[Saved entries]
·····
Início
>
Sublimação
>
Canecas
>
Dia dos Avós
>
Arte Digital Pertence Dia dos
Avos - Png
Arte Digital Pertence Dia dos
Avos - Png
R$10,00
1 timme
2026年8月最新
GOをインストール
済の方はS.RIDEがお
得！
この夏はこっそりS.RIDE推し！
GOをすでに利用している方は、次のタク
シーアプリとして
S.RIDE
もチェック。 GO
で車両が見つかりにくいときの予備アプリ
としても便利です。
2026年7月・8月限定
·····
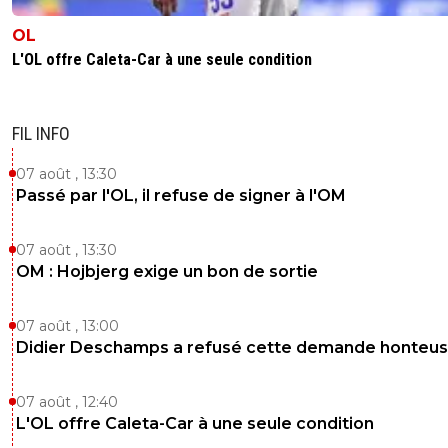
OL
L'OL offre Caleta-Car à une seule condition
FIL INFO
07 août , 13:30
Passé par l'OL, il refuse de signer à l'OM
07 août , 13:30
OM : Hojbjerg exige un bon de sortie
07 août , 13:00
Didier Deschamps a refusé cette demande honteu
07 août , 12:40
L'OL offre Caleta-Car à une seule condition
·····
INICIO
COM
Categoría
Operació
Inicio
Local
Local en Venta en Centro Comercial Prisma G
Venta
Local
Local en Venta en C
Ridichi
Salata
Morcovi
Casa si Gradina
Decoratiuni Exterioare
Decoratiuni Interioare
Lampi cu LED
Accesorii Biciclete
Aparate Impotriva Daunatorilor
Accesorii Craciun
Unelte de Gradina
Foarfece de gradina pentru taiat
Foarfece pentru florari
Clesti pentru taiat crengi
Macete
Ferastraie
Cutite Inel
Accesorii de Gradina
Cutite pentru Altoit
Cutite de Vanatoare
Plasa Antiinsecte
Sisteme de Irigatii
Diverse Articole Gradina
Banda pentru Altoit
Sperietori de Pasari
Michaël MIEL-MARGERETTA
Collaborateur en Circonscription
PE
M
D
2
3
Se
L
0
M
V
·····
PROBLEM ▸
Lines holding the word "Foarfece" are the answer; copy every one from the records above.

YOUR RESPONSE ▸
Foarfece de gradina pentru taiat
Foarfece pentru florari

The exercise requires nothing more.